Δοὺε
Δ 4
ο 70
υ 400
ε 5
Dove 479

The whole being added together gave the following product

Daniel100
Deborah182
Dove479
761

2 Δεβόῥῥα Gen. xxxv. 8., Δεββῶρα Judges iv. 4. The double will not affect the mystery!

Here was the number 761 found in fair addition, without any arbitrary change of letters, or licentious innovation in orthography. And herein was mystery. The number 761 is a prime number; from hence the Doctor inferred that as the number was indivisible, there could be no division between himself and Mrs. Dove; an inference which the harmony of their lives fully warranted. And this alone would have amply rewarded his researches. But a richer discovery flashed upon him. The year 1761 was the year of his marriage, and to make up the deficient thousand there was M for marriage and matrimony. These things he would say must never be too explicit; their mysterious character would be lost if they lay upon the surface; like precious metals and precious stones you must dig to find them.

He had bestowed equal attention and even more diligence in anagrammatizing the names. His own indeed furnished him at first with a startling and by no means agreeable result; for upon transposing the component letters of Daniel Dove, there appeared the words Leaden void! Nor was he more fortunate in a Latin attempt, which gave him Dan vile Deo. Vel dona Dei as far as it bore a semblance of meaning was better; but when after repeated dislocations and juxta positions there came forth the words Dead in love, Joshua Sylvester was not more delighted at finding that Jacobus Stuart made justa scrutabo, and James Stuart A just Master, than the Doctor,—for it was in the May days of his courtship. In the course of these anagrammatical experiments he had a glimpse of success which made him feel for a moment like a man whose lottery ticket is next in number to the £20,000 prize. Dove failed only in one letter of being Ovid. In old times they did not stand upon trifles in these things, and John Bunyan was perfectly satisfied with extracting from his name the words Nu hony in a B,—a sentence of which the orthography and the import are worthy of each other. But although the Doctor was contented with a very small sufficit of meaning, he could not depart so violently from the letters here.
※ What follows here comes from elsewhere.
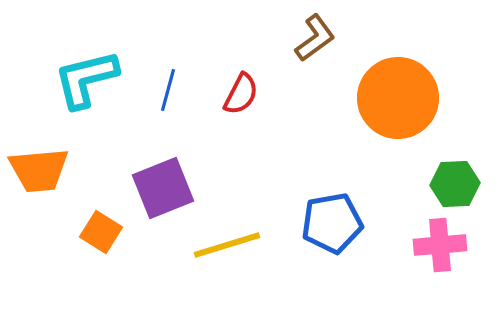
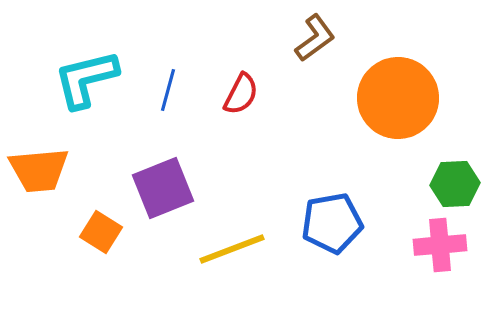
yellow line: moved 5 px right, 4 px down; rotated 4 degrees counterclockwise
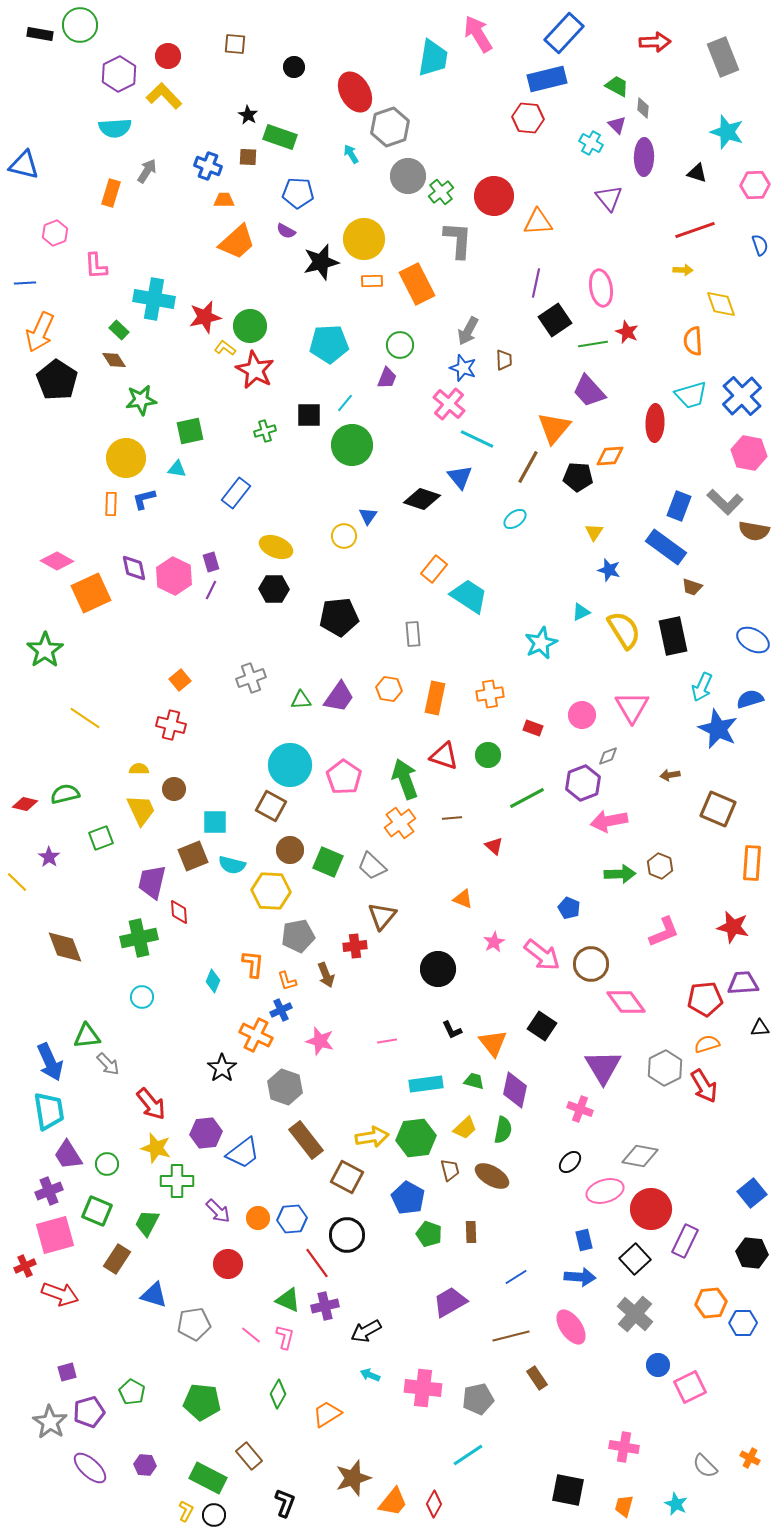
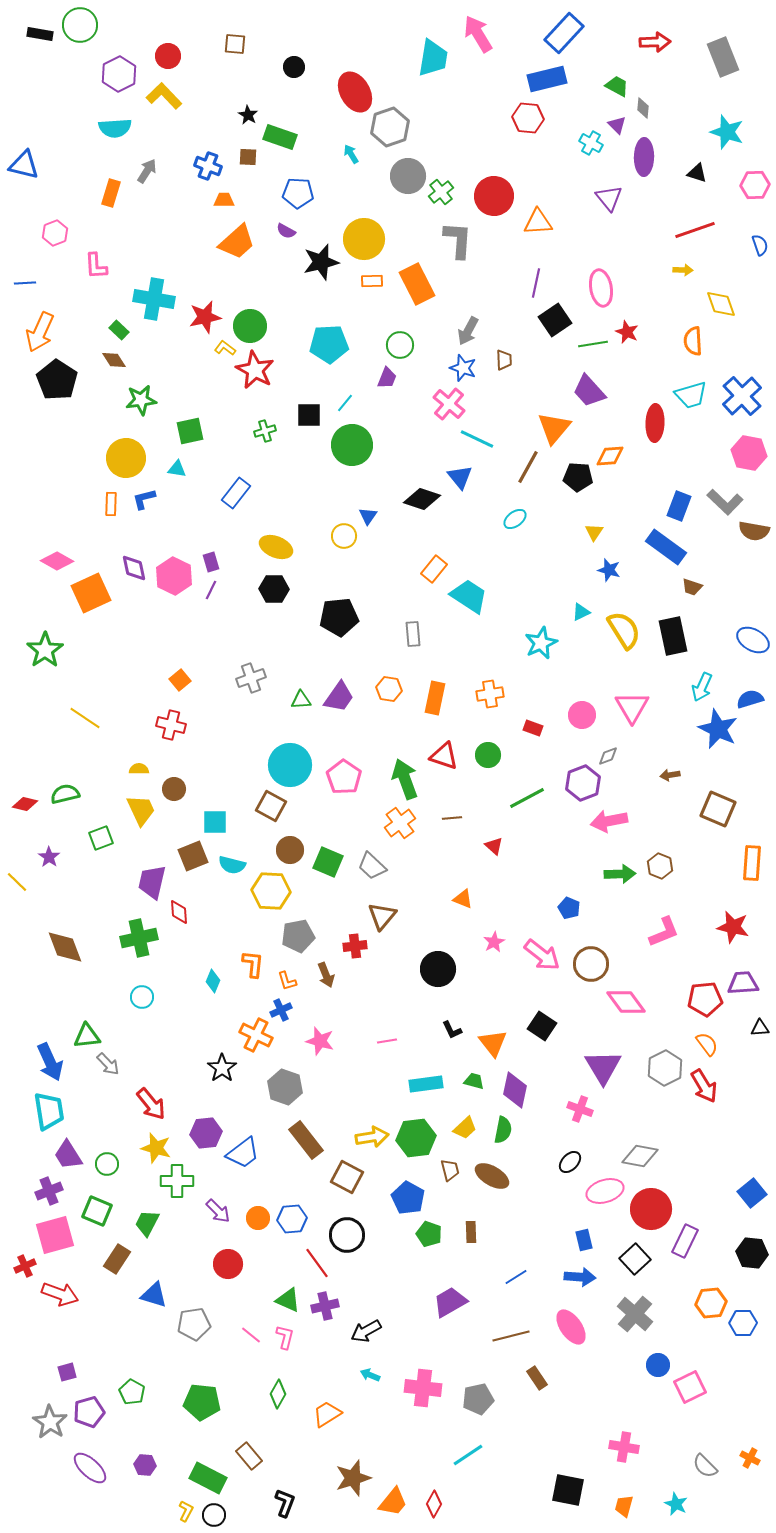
orange semicircle at (707, 1044): rotated 70 degrees clockwise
The disappointment was severe though momentary: it was, as we before observed, in the days of his courtship; and could he thus have made out his claim to be called Ovid, he had as clear a right to add Naso as the Poet of Sulmo himself, or any of the Nasonic race, for he had been at the promontory, “and why indeed Naso,” as Holofernes has said?—Why not merely for that reason ‘looking toward Damascus’ which may be found in the second volume of this work in the sixty-third chapter and at the two hundred and thirtieth page, but also “for smelling out the odoriferous flowers of fancy, the jerks of invention?”3

3 Love's Labour Lost, Act iv. Sc. ii.

Thus much for his own name. After marriage he added his wife's with the conjunction copulative, and then came out Dear Delia had bound one: nothing could be more felicitous, Delia as has already been noticed, having been the poetical name by which he addressed the object of his affections. Another result was I hadden a dear bond-love, but having some doubts as to the syntax of the verb, and some secret dislike to its obsolete appearance, he altered it into Ned, I had a dear bond-love, as though he was addressing his friend Dr. Miller the organist, whose name was Edward.